Western Wayne Become District Event Winners at FIRST Robotics Competition


From left, kneeling: Bailey Quick (Boyce Products Representative), Drew Hazen, Josh Shelly, Ryan Fiorelli, Matt Rosengrant, and Collin Murray.  From left, standing:  Brian Landry (Western Wayne Mentor), Nick Denoie, Cody Kretschmer, Cal Downey, Cooper Mistishin, Jacob McCormick, Michael Wass (Computer Programming Mentor), Max Phillips, Nathan Taggart, John Gilson, Kristoff Bien-Aime, Joel Landry, Levi Landry, and Joe Mang (Wayne Highlands Mentor).

Western Wayne and Wayne Highlands students earned the title of District Event Winner at the FIRST Robotics @ Bridgewater 2019 competition held in March.  The team is called FRC 4285 Camo-Bots  and is a partnership between Western Wayne School District and Wayne Highlands School District to operate a unified robotics team that resembles the blended post-secondary/workforce that students will encounter after graduation.
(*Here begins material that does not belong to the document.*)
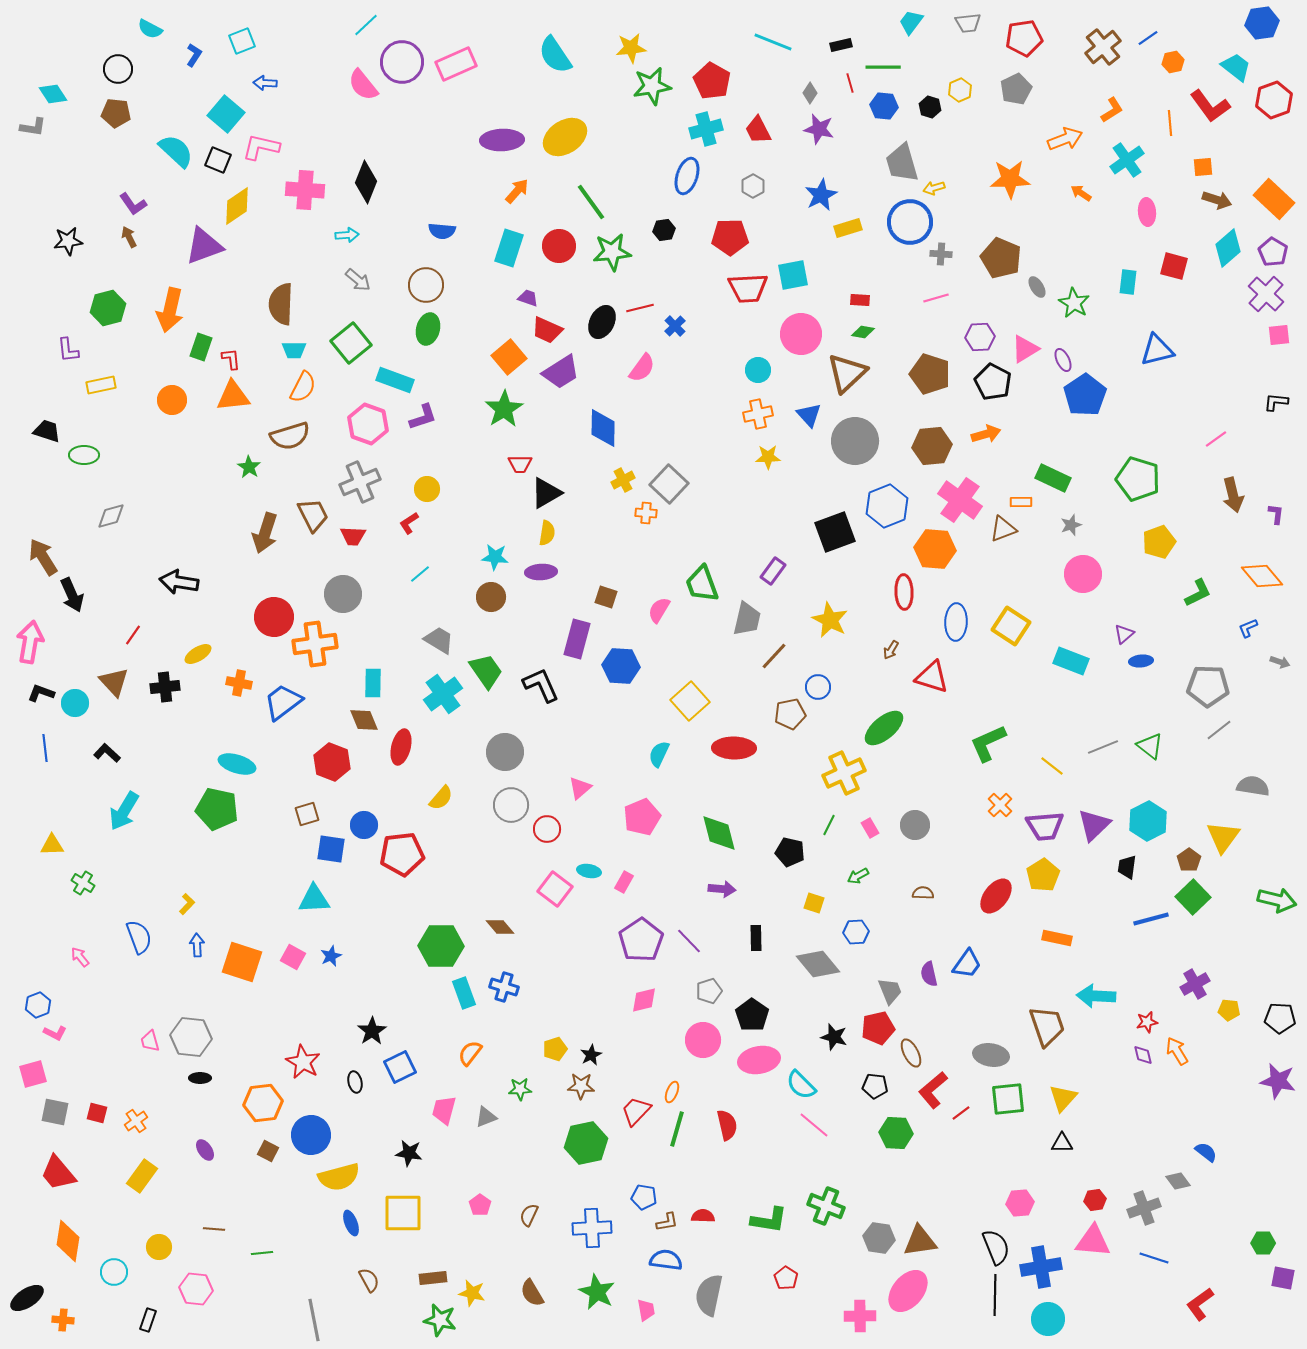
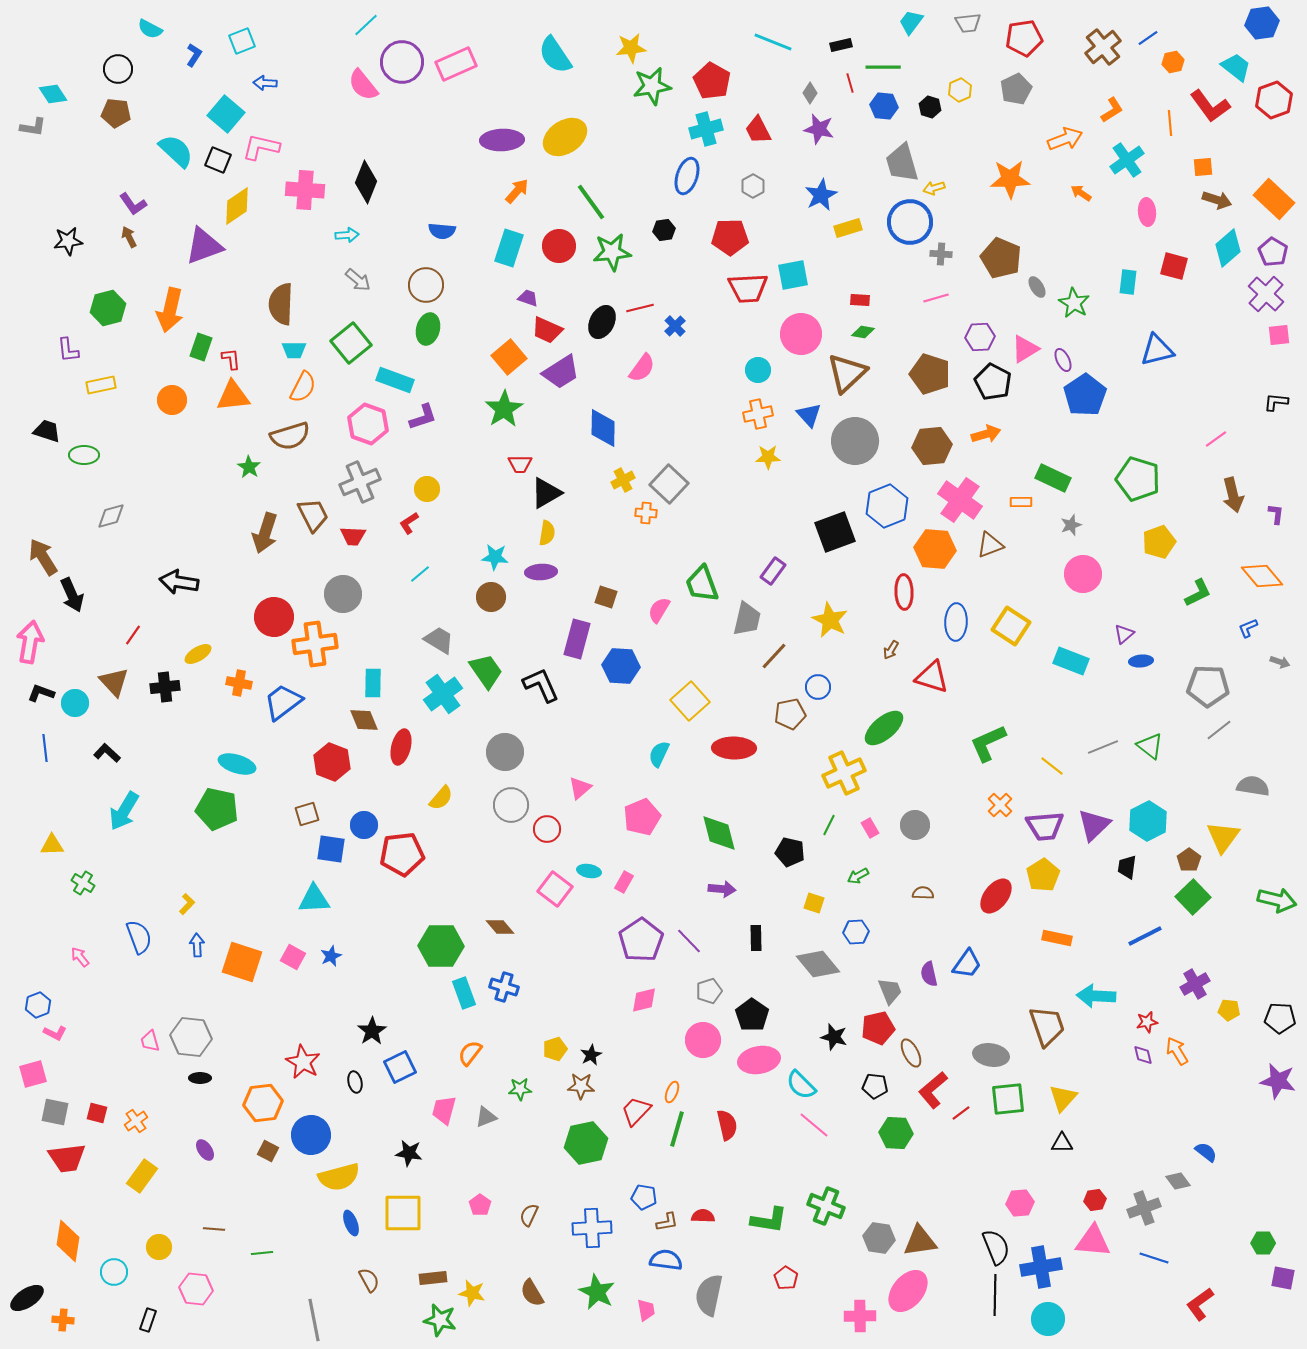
brown triangle at (1003, 529): moved 13 px left, 16 px down
blue line at (1151, 919): moved 6 px left, 17 px down; rotated 12 degrees counterclockwise
red trapezoid at (58, 1173): moved 9 px right, 15 px up; rotated 57 degrees counterclockwise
Students develop their individual talents to be utilized as a collaborative team effort though our academic and business/industry partnerships.
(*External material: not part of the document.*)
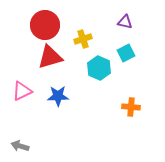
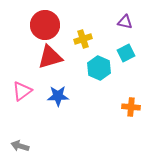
pink triangle: rotated 10 degrees counterclockwise
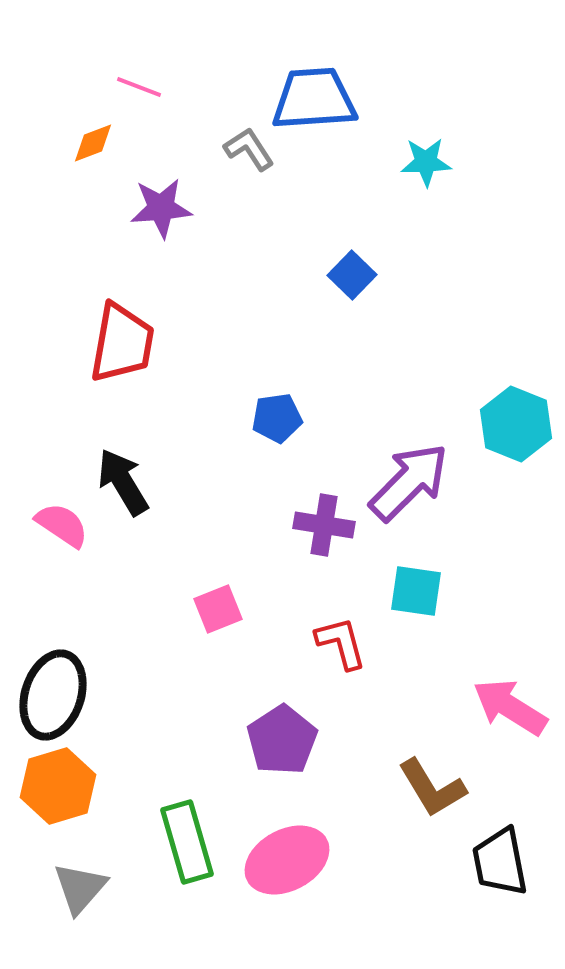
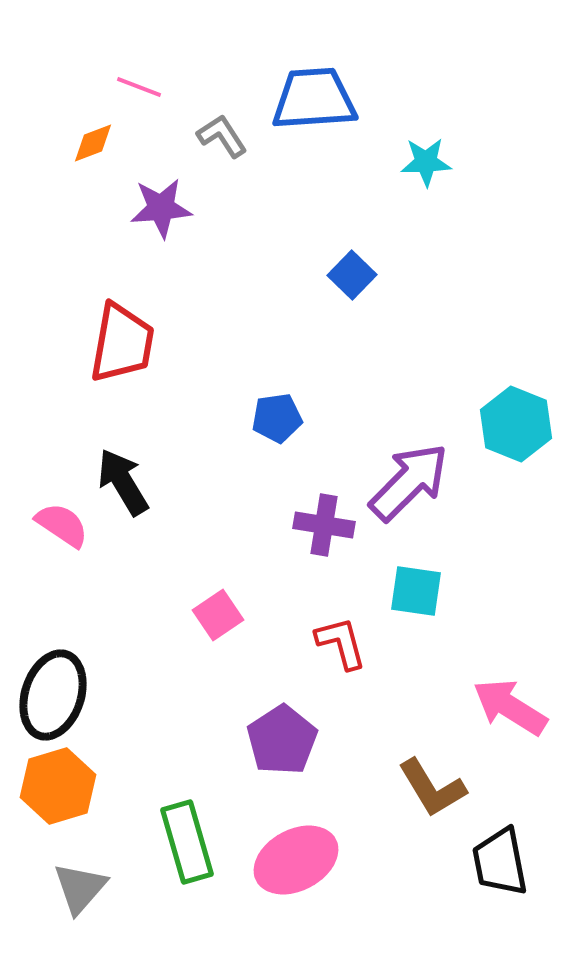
gray L-shape: moved 27 px left, 13 px up
pink square: moved 6 px down; rotated 12 degrees counterclockwise
pink ellipse: moved 9 px right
            Students involved in the FIRST Robotics competition produce and present business plan, design plan, machining and production, testing of components, engineering analysis, networking with students/engineers/business/industry, web page design, computer programming, advanced electronics/pneumatic/mechanics/sensor, and intense competition.
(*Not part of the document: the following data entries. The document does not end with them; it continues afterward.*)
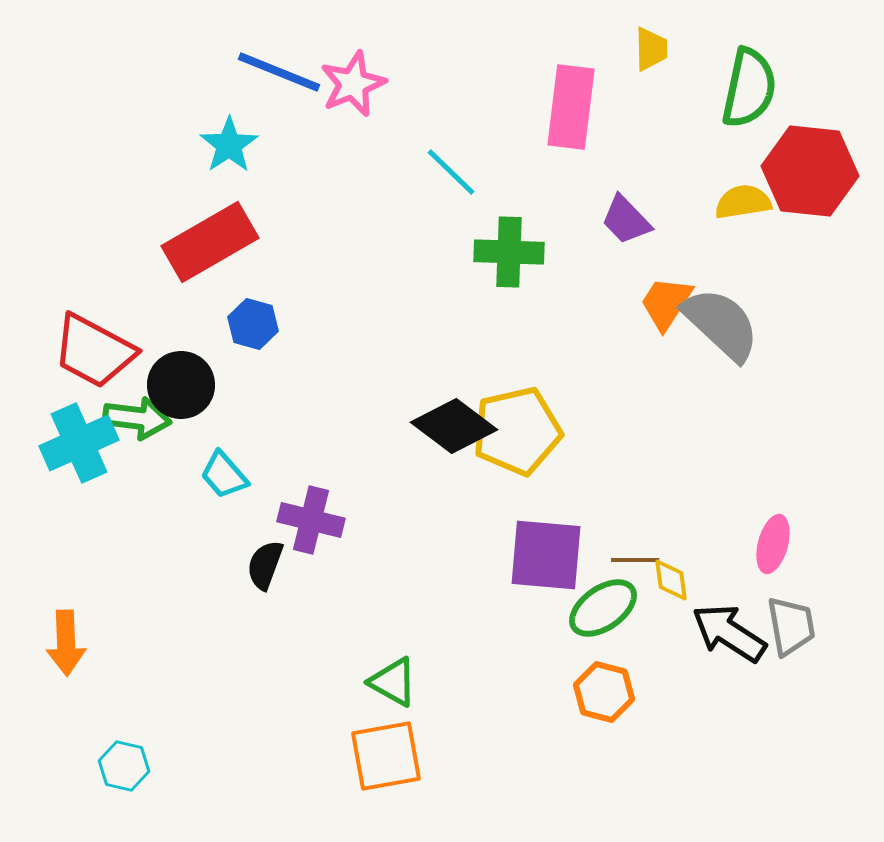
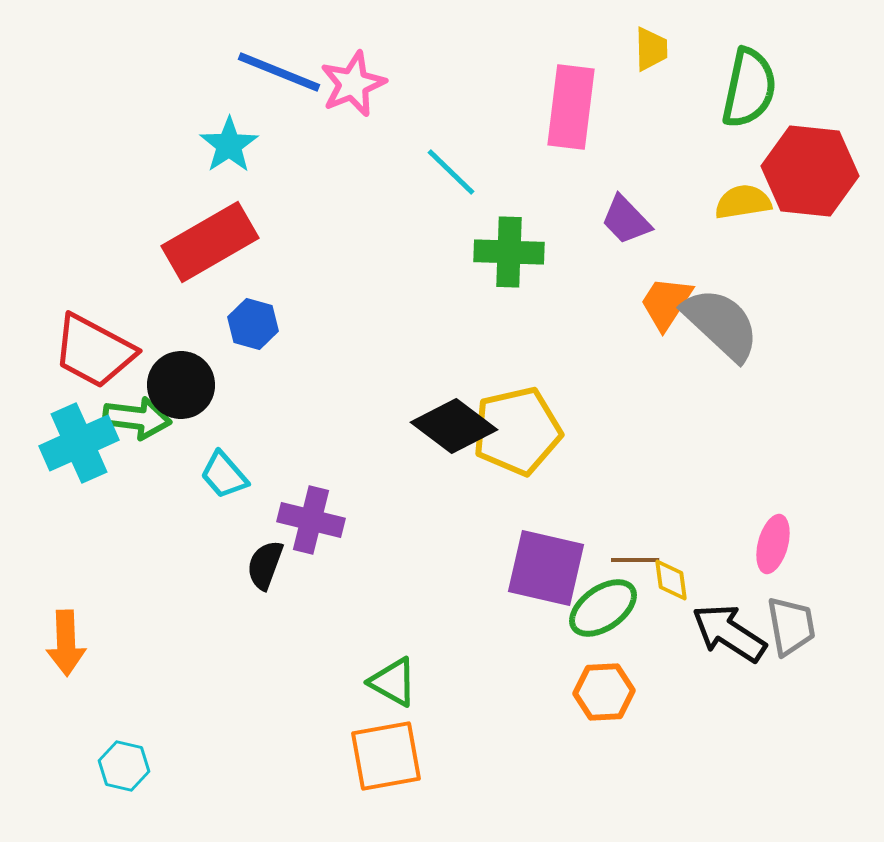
purple square: moved 13 px down; rotated 8 degrees clockwise
orange hexagon: rotated 18 degrees counterclockwise
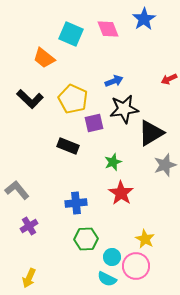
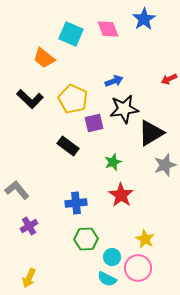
black rectangle: rotated 15 degrees clockwise
red star: moved 2 px down
pink circle: moved 2 px right, 2 px down
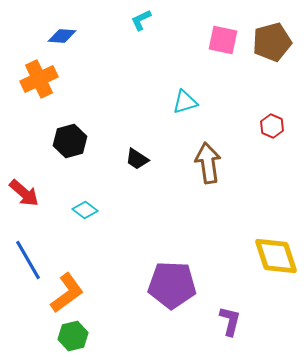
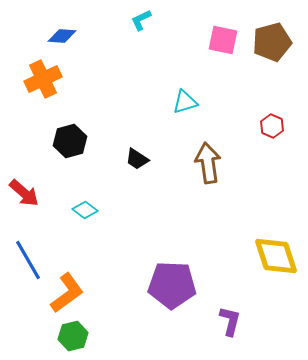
orange cross: moved 4 px right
The competition has strict rules, limited resources, and an intense six-week time limit, teams of students are challenged to raise funds, design a team “brand,” hone teamwork skills, and build and program industrial-size 125 pound robots to play a difficult field game against like-minded competitors. It’s as close to real-world engineering as a student can get.

FIRST Robotics Competition operates during the school year. Teams form and register in the fall. However, the “official season” begins early in January when the season’s Challenge is announced at a Kickoff ceremony to the world. Teams are then given six weeks to create their robot. District and Regional competition events start in late February and continue through April. Teams that qualify are invited to FIRST Championship at the end of April. There are also many off-season events in which teams can participate, strategize, hone their skills, learn new technology, meet other teams, and have fun!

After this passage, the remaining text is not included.